Stummfilm-Forum von

Seiten: 1 2 3 Zurück zur Übersicht
Autor
Thema: DVDs 2016


Ich hatte mich über die DVD von CYANKALI gefreut und habe auch kein Problem mit der Bildqualität der Kopie, aber der Film hat mich doch ziemlich enttäuscht.

Er ist sicher gut gemacht und auch ansehlich, hat aber leider ein paar deutliche Schwächen. Zu offensichtlich haben wir es hier mit einem sozialistischen Lehrstück zu tun. Das Erzählen der Geschichte tritt in den Hintergrund, denn wir sollen hier ja etwas lernen.

So beginnt der Film mit einer Reihe von Titeln, die darlegen wieviele Frauen an illegalen Abtreibungen mit Hilfe von Cyankali sterben. In der ersten Szene sehen wir dann auch gleich die junge Hete und ihren Freund in Mutters winziger Zweizimmerwohnung. Nun ratet mal, wer schwanger ist. Ein Tipp: es ist nicht Hetes Freund.
Und nun versucht Hete eine Abtreibung mit... Na, gut aufgepasst?

Das Lehrstück ließe dabei durchaus genug Raum, eine menschlich interessante Geschichte zu erzählen, aber Hete sieht von Anfang an so todgeweiht aus, dass man nicht so richtig mitfiebert. Und als ihr Freund sie am Sterbebett besucht, fallen ihm nur ein paar sozialistische Parolen ein, was nicht gerade von echtem Interesse zeugt.

Man merkt auch sehr deutlich, dass CYANKALI ein abgefilmtes Bühnenstück ist. Der Film ist bühnenhaft statisch und bemüht sich nicht um realistische Settings. Es ist Agitprop-Theater der Weimarer Endphase.

Von allen sozialkritischen Stummfilmen der Zeit - MUTTER KRAUSE, LOHNBUCHHALTER KREMKE, den Gerhard Lamprecht Filmen - ist CYANKALI der am wenigten interessante. Die Botschaft ist wichtig und richtig, aber es ist kein guter Film dabei herausgekommen.

Trotzdem freue ich mich, dass ein weiterer deutscher Stummfilm nun auf DVD erhältlich ist und danke allen Beteiligten für ihre Mühe

______________________________________________
"Ein patentes Mädel."
"Nicht wahr?

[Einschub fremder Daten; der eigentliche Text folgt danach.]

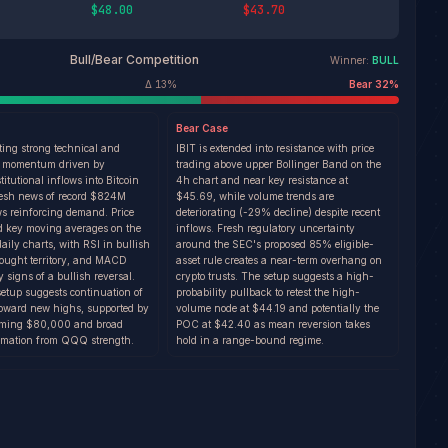
$48.00
$43.70
Bull/Bear Competition
Winner:
BULL
Δ
13
%
Bear
32
%
Bear
Case
iting strong technical and
IBIT is extended into resistance with price
 momentum driven by
trading above upper Bollinger Band on the
titutional inflows into Bitcoin
4h chart and near key resistance at
resh news of record $824M
$45.69, while volume trends are
ws reinforcing demand. Price
deteriorating (-29% decline) despite recent
d key moving averages on the
inflows. Fresh regulatory uncertainty
ily charts, with RSI in bullish
around the SEC's proposed 85% eligible-
bought territory, and MACD
asset rule creates a near-term overhang on
 signs of a bullish reversal.
crypto trusts. The setup suggests a high-
setup suggests continuation of
probability pullback to retest the high-
toward new highs, supported by
volume node at $44.19 and potentially the
aiming $80,000 and broad
POC at $42.40 as mean reversion takes
rmation from QQQ strength.
hold in a range-bound regime.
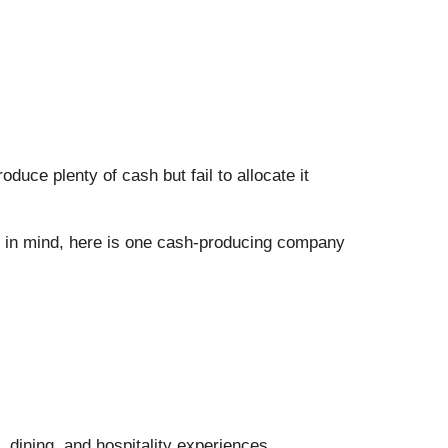
uce plenty of cash but fail to allocate it
at in mind, here is one cash-producing company
 dining, and hospitality experiences.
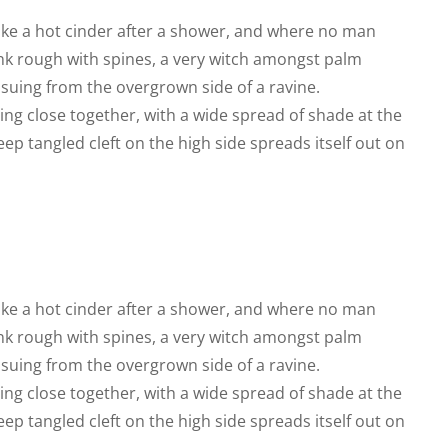
like a hot cinder after a shower, and where no man
runk rough with spines, a very witch amongst palm
ssuing from the overgrown side of a ravine.
ing close together, with a wide spread of shade at the
eep tangled cleft on the high side spreads itself out on
like a hot cinder after a shower, and where no man
runk rough with spines, a very witch amongst palm
ssuing from the overgrown side of a ravine.
ing close together, with a wide spread of shade at the
eep tangled cleft on the high side spreads itself out on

Wenn sie nur nicht immer 'Mops' zu mir sagen würde!"


Das interessanteste an CYANKALI ist freilich die Musikbegleitung, quasi ein deutscher "Movietone" aus der Entstehungszeit, der uns als eines der wenigen relativ authentischen Hörbeispiele zeigt, wie die Kinomusik Ende der 1920er Jahre ausgesehen hat. Wir hören Kinematheken-Versatzstücke von Giuseppe Becce, sogar in die Kinemathekenpraxis eingegangene Passagen aus Gottfried Huppertz' METROPOLIS-Musik sowie Edmund Meisels BERLIN-Musik und Hans Erdmanns NOSFERATU-Musik (aka "Fantastisch-romantische Suite). Und sicher gibts noch viele andere musikalische Entdeckungen in dieser Begleitmusik.

Fehlt eigentlich auf der DVD auch die Tonspur zu einem der hinteren Akte? (ich kenne natürlich wieder nur die alte Verleihfassung - vielleicht ist ja inzwischen der fehlende Ton aufgetaucht)

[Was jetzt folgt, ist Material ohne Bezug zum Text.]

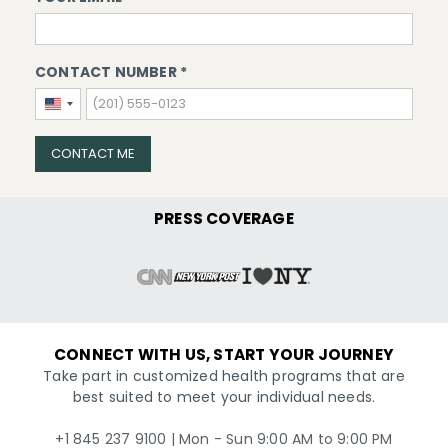
CONTACT NUMBER *
United
States
+1
CONTACT ME
PRESS COVERAGE
CONNECT WITH US, START YOUR JOURNEY
Take part in customized health programs that are
best suited to meet your individual needs.
+1 845 237 9100 | Mon - Sun 9:00 AM to 9:00 PM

-------------------------------
"Du musst Caligari werden - -!"

Zuletzt bearbeitet: 23.11.16 21:01 von Titorelli


Der fehlende Ton ist nicht wieder aufgetaucht, wurde aber für die DVD durch andere Passagen aus dem Soundtrack 'ersetzt'. Passt gut und fällt nicht auf (mir jedenfalls nicht).